4 methods to pay off your mortgage early

Some homeowners are eager to get out of mortgage debt early. The reasons range from the psychological pressure of being indebted to slashing interest payments.

For retirees, paying off your home loan early can help you increase your cash flow. This is especially beneficial when you transition into a fixed income.

For some folks, getting rid of debt is a stress relief, more than a financial strategy. These homeowners might not like the emotional and mental impact of owing money.

And, finally, by paying down your mortgage ahead of time you will reduce the amount of total interest you pay on your loan. This can be a substantial savings. The bigger the loan and the more time you pay on it, the more interest you’ll owe. You can check Bankrate’s Mortgage Payoff Calculator to see how much you can save by settling your mortgage early.

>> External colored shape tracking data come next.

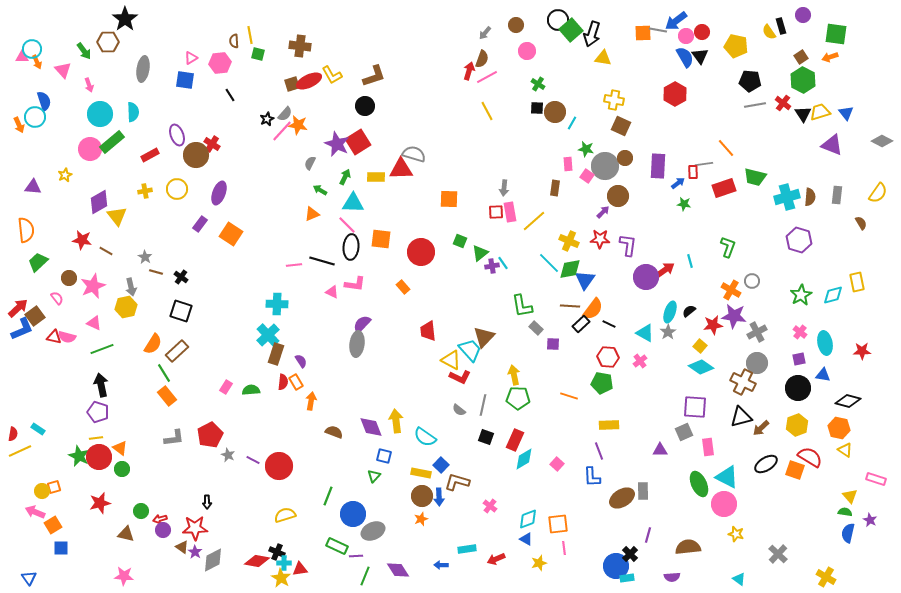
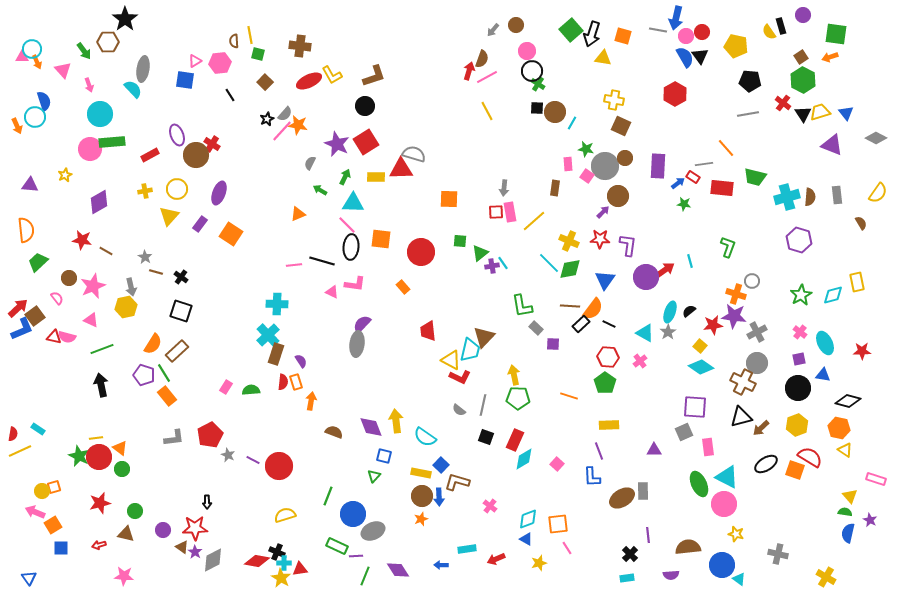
black circle at (558, 20): moved 26 px left, 51 px down
blue arrow at (676, 21): moved 3 px up; rotated 40 degrees counterclockwise
gray arrow at (485, 33): moved 8 px right, 3 px up
orange square at (643, 33): moved 20 px left, 3 px down; rotated 18 degrees clockwise
pink triangle at (191, 58): moved 4 px right, 3 px down
brown square at (292, 84): moved 27 px left, 2 px up; rotated 28 degrees counterclockwise
gray line at (755, 105): moved 7 px left, 9 px down
cyan semicircle at (133, 112): moved 23 px up; rotated 42 degrees counterclockwise
orange arrow at (19, 125): moved 2 px left, 1 px down
gray diamond at (882, 141): moved 6 px left, 3 px up
green rectangle at (112, 142): rotated 35 degrees clockwise
red square at (358, 142): moved 8 px right
red rectangle at (693, 172): moved 5 px down; rotated 56 degrees counterclockwise
purple triangle at (33, 187): moved 3 px left, 2 px up
red rectangle at (724, 188): moved 2 px left; rotated 25 degrees clockwise
gray rectangle at (837, 195): rotated 12 degrees counterclockwise
orange triangle at (312, 214): moved 14 px left
yellow triangle at (117, 216): moved 52 px right; rotated 20 degrees clockwise
green square at (460, 241): rotated 16 degrees counterclockwise
blue triangle at (585, 280): moved 20 px right
orange cross at (731, 290): moved 5 px right, 4 px down; rotated 12 degrees counterclockwise
pink triangle at (94, 323): moved 3 px left, 3 px up
cyan ellipse at (825, 343): rotated 15 degrees counterclockwise
cyan trapezoid at (470, 350): rotated 55 degrees clockwise
orange rectangle at (296, 382): rotated 14 degrees clockwise
green pentagon at (602, 383): moved 3 px right; rotated 25 degrees clockwise
purple pentagon at (98, 412): moved 46 px right, 37 px up
purple triangle at (660, 450): moved 6 px left
green circle at (141, 511): moved 6 px left
red arrow at (160, 519): moved 61 px left, 26 px down
purple line at (648, 535): rotated 21 degrees counterclockwise
pink line at (564, 548): moved 3 px right; rotated 24 degrees counterclockwise
gray cross at (778, 554): rotated 30 degrees counterclockwise
blue circle at (616, 566): moved 106 px right, 1 px up
purple semicircle at (672, 577): moved 1 px left, 2 px up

Whatever your reason, we have strategies that can help you achieve your goal.

4 methods to pay off your mortgage early

Paying off debt early is a feasible goal if you have a budget, extra cash and an early-payoff plan of action. Here are four ways homeowners can get rid of mortgage debt and own their house outright.

1. Make extra payments

There are two ways you can make extra payments that will speed the paying-off process. The first way is to split your monthly mortgage payment in half and make bi-weekly payments instead. By doing this, you’ll end up making the equivalent of 13 months of mortgage payments instead of 12. This tactic might be easy for some homeowners because it’s barely noticeable in the monthly budget.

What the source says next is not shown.